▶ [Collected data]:
# # #

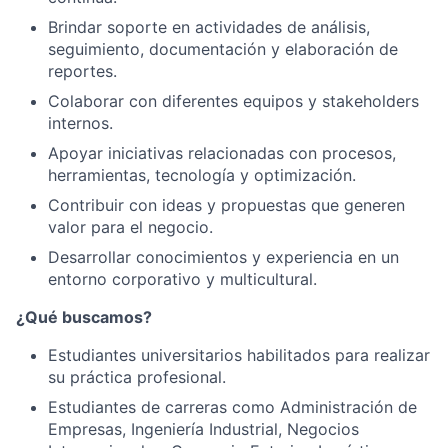
Brindar soporte en actividades de análisis,
seguimiento, documentación y elaboración de
reportes.
Colaborar con diferentes equipos y stakeholders
internos.
Apoyar iniciativas relacionadas con procesos,
herramientas, tecnología y optimización.
Contribuir con ideas y propuestas que generen
valor para el negocio.
Desarrollar conocimientos y experiencia en un
entorno corporativo y multicultural.
¿Qué buscamos?
Estudiantes universitarios habilitados para realizar
su práctica profesional.
Estudiantes de carreras como Administración de
Empresas, Ingeniería Industrial, Negocios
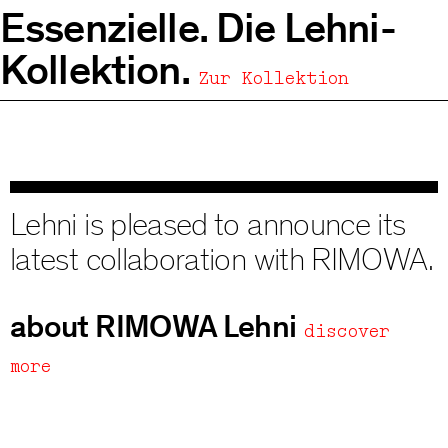
Essenzielle. Die Lehni-
Bench 109
Thélonious Goupil
Kollektion.
Zur Kollektion
Desk 110
Hanspeter Weidmann
Bed 111
Thai Hua
Table 112
Christian Paul Kägi
Lehni is pleased to announce its
latest collaboration with RIMOWA.
Bench 113
Patrick Zulauf
Bookshelf 114
Werkdesign
about RIMOWA Lehni
discover
Corner Chair 115
more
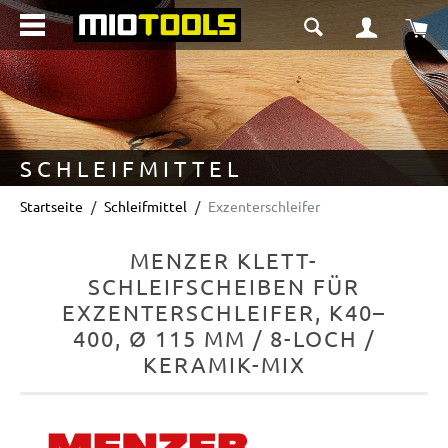
alt springen
Wa
SCHLEIFMITTEL
Startseite
Schleifmittel
Exzenterschleifer
MENZER KLETT-
SCHLEIFSCHEIBEN FÜR
EXZENTERSCHLEIFER, K40–
400, Ø 115 MM / 8-LOCH /
KERAMIK-MIX
Bildergalerie überspringen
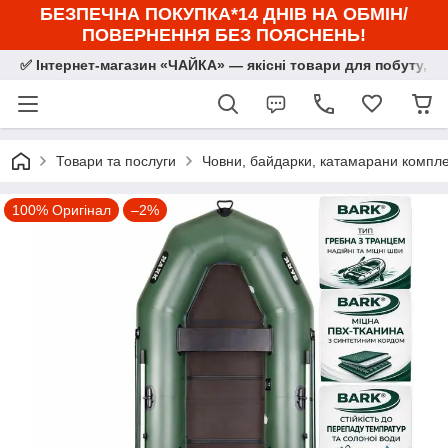
БЕЗПЕЧНА ПОКУПКА*14 ДНІВ НА ОБМІН/
ПОВЕРНЕННЯ БЕЗ ПОЯСНЕНЬ!
✅ Інтернет-магазин «ЧАЙКА» — якісні товари для побуту, сп
Товари та послуги
Човни, байдарки, катамарани комплек
100% Оригінал
–2%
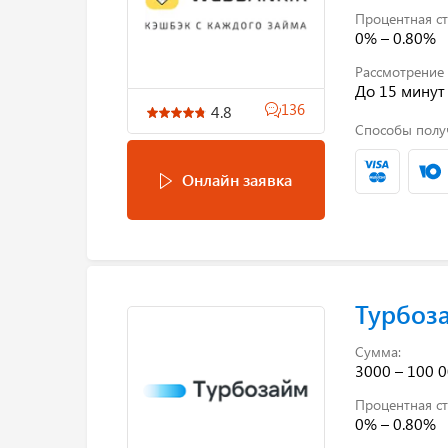
Процентная ст
0% – 0.80%
Рассмотрение 
До 15 минут
136
4.8
Способы полу
Онлайн заявка
Турбоз
Сумма:
3000 – 100 0
Процентная ст
0% – 0.80%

# # #

▶ [YOUR ASSIGNMENT]:
Copy from the entries above each line in which the string "RIMOWA" can be found.

▶ [EXERCISE SOLUTION]:
latest collaboration with RIMOWA.
about RIMOWA Lehni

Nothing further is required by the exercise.